#330: Is It Possible That Your Body Will Heal By Creating And Manufacturing Its Own Medicine?, & More
1. Is It Possible That Your Body Will Heal By Creating And Manufacturing Its Own Medicine?
The rapid cost-declines associated with gene editing and gene synthesis are turbo-charging scientific creativity, enabling the testing of hypotheses that, until now, have been cost-prohibitive. Recently, scientists at Nationwide Children’s Hospital published a proof-of-concept study demonstrating that gene therapies might deliver cancer immunotherapies more effectively than the current standard of care.
While gene therapies typically fix or replace faulty DNA, Nationwide Children’s Hospital’s DNA instructions encoded a protein-based immunotherapy for leukemia called Blincyto that the Federal Drug Administration (FDA) already had approved. Using novel DNA instruction-coding, the researchers enabled mouse cells to manufacture Blincyto continuously. Bundled into the therapy were DNA instructions for an ON/OFF switch that controlled the production of Blincyto.
Should this early research enter later stage clinical trials, the impact could be profound. Like Blincyto, many drugs require continuous infusions, holding patients hostage to IVs (intravenous therapies) in the hospital or at home. Nationwide’s research suggests that a single dose of gene therapy could induce the continuous production of medicine inside the body for up to 36 weeks.
Although this technique could face some of the delivery and targeting drawbacks associated with other gene therapies,[1] Nationwide’s breakthrough research could impact the administration of simpler, protein-based drugs like Keytruda or Opdivo.
[1] It is possible that the FDA will consider this a gene therapy even though the therapeutic agent is an immunotherapy.
2. Google’s PaLM Seems To Be Giving Robots The Power Of Reasoning

Google researchers are creating home robots that can respond to vague language commands and solve physical problems. While prior robots required specific instructions like “Pick up the energy bar,” the new “helpers” respond to text prompts like “I’m tired. Bring me a snack that’ll give me some energy, please,” thanks to PaLM, Google’s language model. Along with chain-of-thought prompting and an affordance function that constrains outcomes, PaLM has improved robot algorithms enough to understand complex human language and, in contrast to “black box” deep learning models, create answers and solutions.

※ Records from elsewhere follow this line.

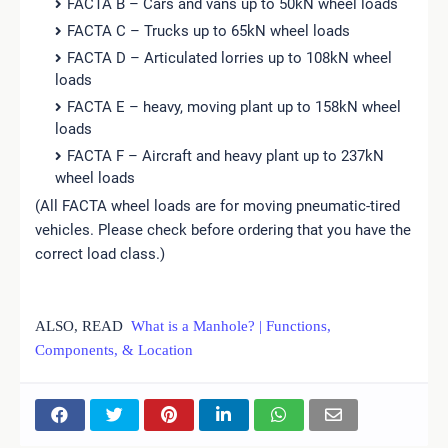
FACTA B – Cars and vans up to 50kN wheel loads
FACTA C – Trucks up to 65kN wheel loads
FACTA D – Articulated lorries up to 108kN wheel
loads
FACTA E – heavy, moving plant up to 158kN wheel
loads
FACTA F – Aircraft and heavy plant up to 237kN
wheel loads
(All FACTA wheel loads are for moving pneumatic-tired
vehicles. Please check before ordering that you have the
correct load class.)
ALSO, READ
What is a Manhole? | Functions,
Components, & Location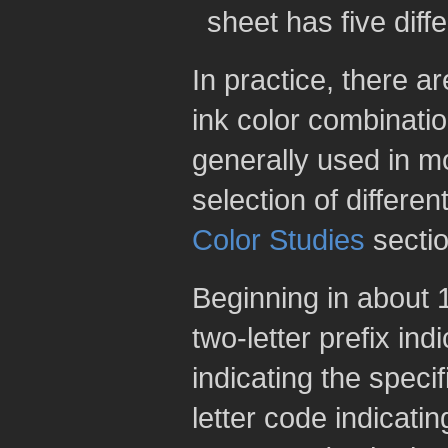
sheet has five diff
In practice, there ar
ink color combinati
generally used in m
selection of differen
Color Studies
sectio
Beginning in about 
two-letter prefix in
indicating the speci
letter code indicatin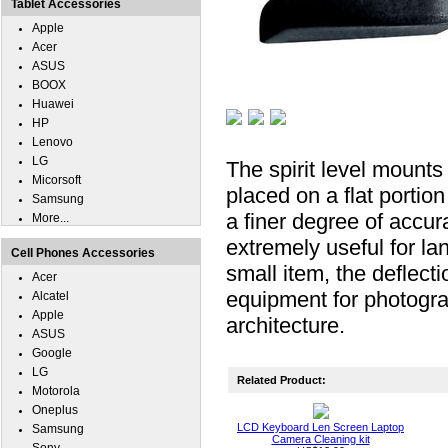
Tablet Accessories
Apple
Acer
ASUS
BOOX
Huawei
HP
Lenovo
LG
The spirit level mounts 
Micorsoft
placed on a flat portio
Samsung
a finer degree of accura
More...
extremely useful for la
Cell Phones Accessories
small item, the deflect
Acer
equipment for photogra
Alcatel
Apple
architecture.
ASUS
Google
LG
Related Product:
Motorola
Oneplus
LCD Keyboard Len Screen Laptop
Samsung
Camera Cleaning kit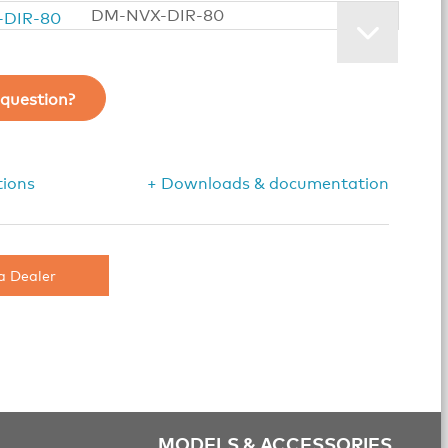
DM-NVX-DIR-80
question?
tions
+ Downloads & documentation
a Dealer
MODELS & ACCESSORIES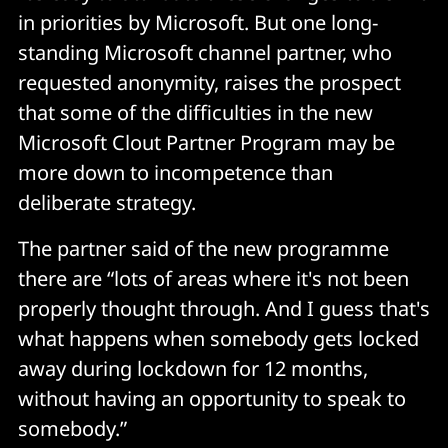
in priorities by Microsoft. But one long-
standing Microsoft channel partner, who
requested anonymity, raises the prospect
that some of the difficulties in the new
Microsoft Clout Partner Program may be
more down to incompetence than
deliberate strategy.
The partner said of the new programme
there are “lots of areas where it's not been
properly thought through. And I guess that's
what happens when somebody gets locked
away during lockdown for 12 months,
without having an opportunity to speak to
somebody.”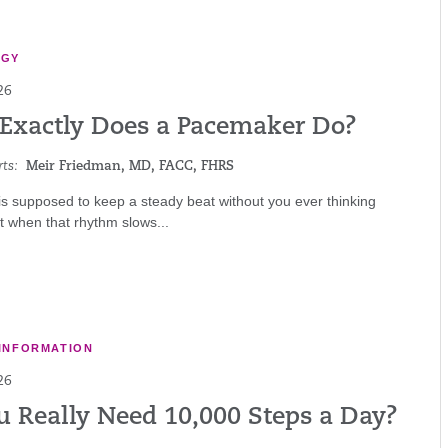
OGY
26
Exactly Does a Pacemaker Do?
ts:
Meir Friedman, MD, FACC, FHRS
is supposed to keep a steady beat without you ever thinking
ut when that rhythm slows...
INFORMATION
26
u Really Need 10,000 Steps a Day?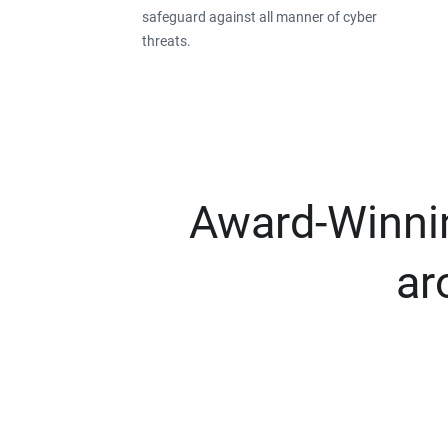
safeguard against all manner of cyber
threats.
Award-Winnin
ar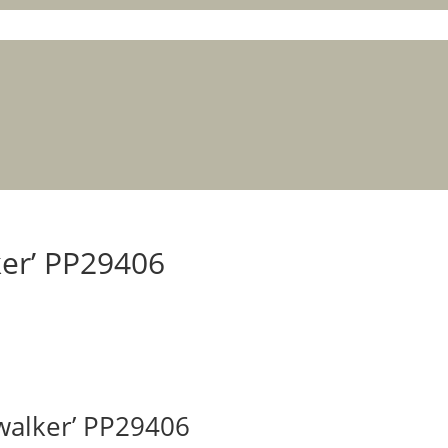
ker’ PP29406
ywalker’ PP29406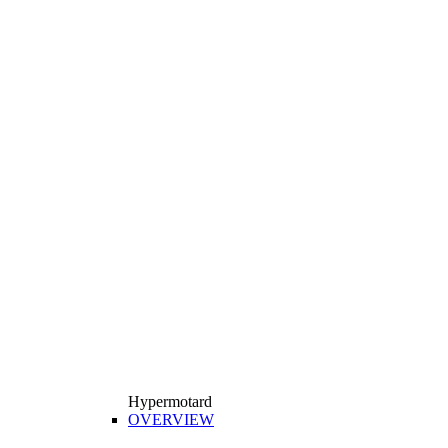
Hypermotard
OVERVIEW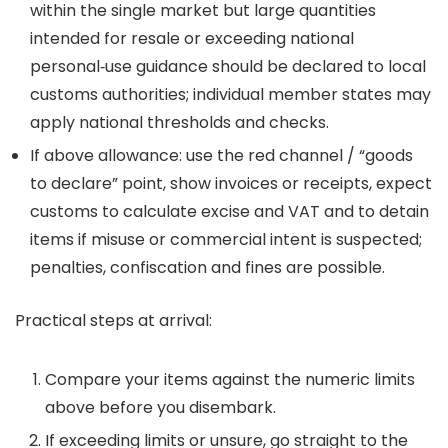
within the single market but large quantities
intended for resale or exceeding national
personal‑use guidance should be declared to local
customs authorities; individual member states may
apply national thresholds and checks.
If above allowance: use the red channel / “goods
to declare” point, show invoices or receipts, expect
customs to calculate excise and VAT and to detain
items if misuse or commercial intent is suspected;
penalties, confiscation and fines are possible.
Practical steps at arrival:
Compare your items against the numeric limits
above before you disembark.
If exceeding limits or unsure, go straight to the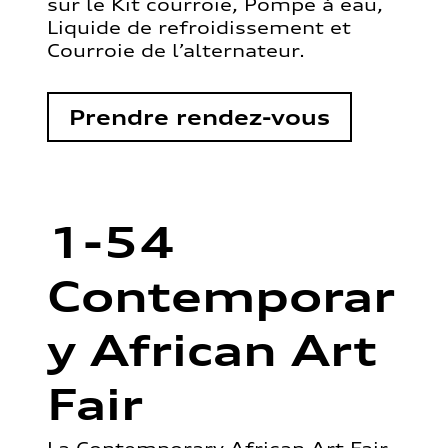
sur le Kit courroie, Pompe à eau,
Liquide de refroidissement et
Courroie de l’alternateur.
Prendre rendez-vous
1-54
Contemporar
y African Art
Fair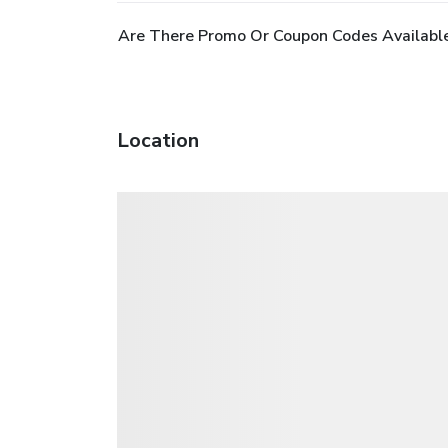
Are There Promo Or Coupon Codes Available
Location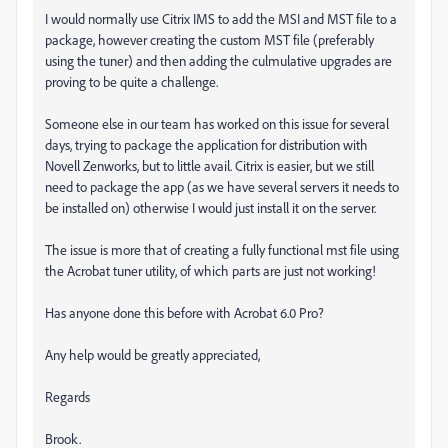
I would normally use Citrix IMS to add the MSI and MST file to a
package, however creating the custom MST file (preferably
using the tuner) and then adding the culmulative upgrades are
proving to be quite a challenge.
Someone else in our team has worked on this issue for several
days, trying to package the application for distribution with
Novell Zenworks, but to little avail. Citrix is easier, but we still
need to package the app (as we have several servers it needs to
be installed on) otherwise I would just install it on the server.
The issue is more that of creating a fully functional mst file using
the Acrobat tuner utility, of which parts are just not working!
Has anyone done this before with Acrobat 6.0 Pro?
Any help would be greatly appreciated,
Regards
Brook.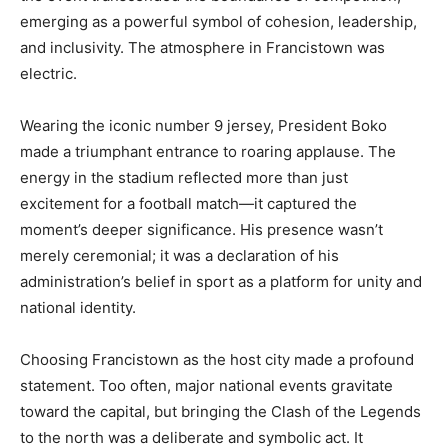
emerging as a powerful symbol of cohesion, leadership,
and inclusivity. The atmosphere in Francistown was
electric.
Wearing the iconic number 9 jersey, President Boko
made a triumphant entrance to roaring applause. The
energy in the stadium reflected more than just
excitement for a football match—it captured the
moment’s deeper significance. His presence wasn’t
merely ceremonial; it was a declaration of his
administration’s belief in sport as a platform for unity and
national identity.
Choosing Francistown as the host city made a profound
statement. Too often, major national events gravitate
toward the capital, but bringing the Clash of the Legends
to the north was a deliberate and symbolic act. It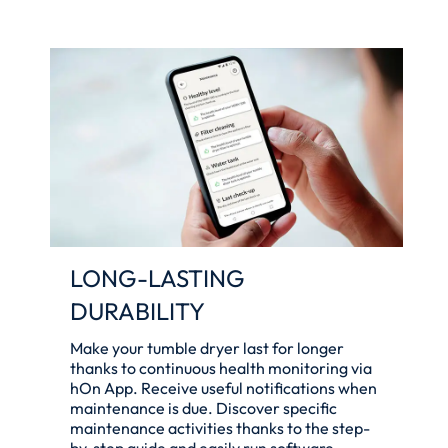
LONG-LASTING
DURABILITY
Make your tumble dryer last for longer
thanks to continuous health monitoring via
hOn App. Receive useful notifications when
maintenance is due. Discover specific
maintenance activities thanks to the step-
by-step guide and easily run software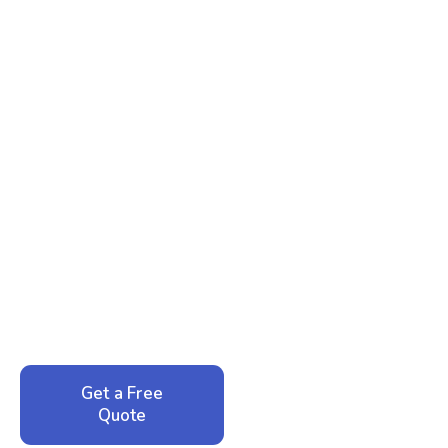
Ready to Reclaim Your
Peace of Mind?
Call now for your phone quote and same-day
service. No pressure, just honest answers from a
local family business that cares about your home.
Get a Free
Call: 352-942-
Quote
1946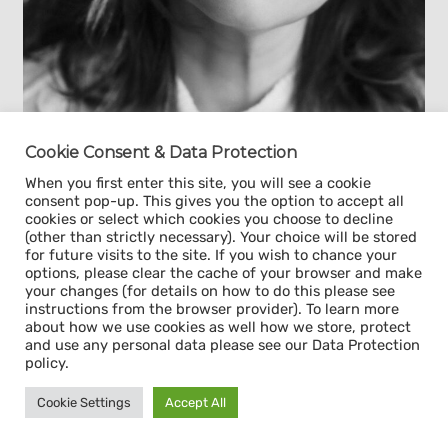
Cookie Consent & Data Protection
Yes, we are interested in Yana's or similar
When you first enter this site, you will see a cookie
consent pop-up. This gives you the option to accept all
profiles
cookies or select which cookies you choose to decline
(other than strictly necessary). Your choice will be stored
for future visits to the site. If you wish to chance your
Highest degree​
options, please clear the cache of your browser and make
Diploma of Medical Doctor
your changes (for details on how to do this please see
Professional Diploma in
instructions from the browser provider). To learn more
Management
about how we use cookies as well how we store, protect
and use any personal data please see our Data Protection
policy.
Work experience
5 years of medical
Cookie Settings
Accept All
practice (pediatric
anesthesiology)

Conceptually, language-based, step-by-step reasoning could enable autonomous cars. Imagine, for example, a local police station prompting an autonomous taxi: “Pull over and let the passenger out of the vehicle.” A system incorporating chain-of-thought prompting––and step-by-step reasoning––could accelerate regulatory compliance and approvals.
3. Fallout From Tornado Cash Sanctions Could Galvanize The Blockchain Decentralization Debate

In last week’s newsletter, ARK discussed how the US Treasury Department’s Office of Foreign Assets Control (OFAC) sanctions on Tornado Cash set a precedent that could be problematic for cryptocurrency privacy controls.
Since then, the sanctions have sparked fear about the sustainability of Ethereum’s censorship resistance at the base layer, particularly in the face of Ethereum’s transition to proof-of-stake validation. Proof-of-stake could expose ~65% of validators to US-based regulated companies that will have to comply with OFAC sanctions. As of Friday, the companies that dominate the Beacon Chain validators include Lido, Coinbase, Kraken, Staked.US, and Bitcoin Suisse.
Debates focused on preventing the censorship of Ethereum have settled on several scenarios and their tradeoffs. Widely supported is the user-activated soft fork that would remove Coinbase and other validators surgically from the network based on a supermajority of nodes, or users. In this scenario, entities censoring transactions could lose billions of dollars and face a contentious hard fork, splitting the network into an OFAC-compliant censorable chain and a non-OFAC-compliant “uncensorable” chain. In response, centralized entities like Circle or Coinbase might adopt the OFAC-compliant chain, impairing the non-compliant chain’s DeFi ecosystem.
Last week, CEO Brain Armstrong stated publicly that, if Coinbase had no way to challenge network-wide censorship, he believed it would likely shut down its Ethereum staking operations to preserve network integrity. As one of the largest ETH 2.0 staking pools in the network, Coinbase could become trapped between a rock and a hard place in the face of OFAC sanctions, potentially compromising crypto’s ethos or un-staking its ETH from the Ethereum network prematurely and losing billions of dollars in revenue and customer funds.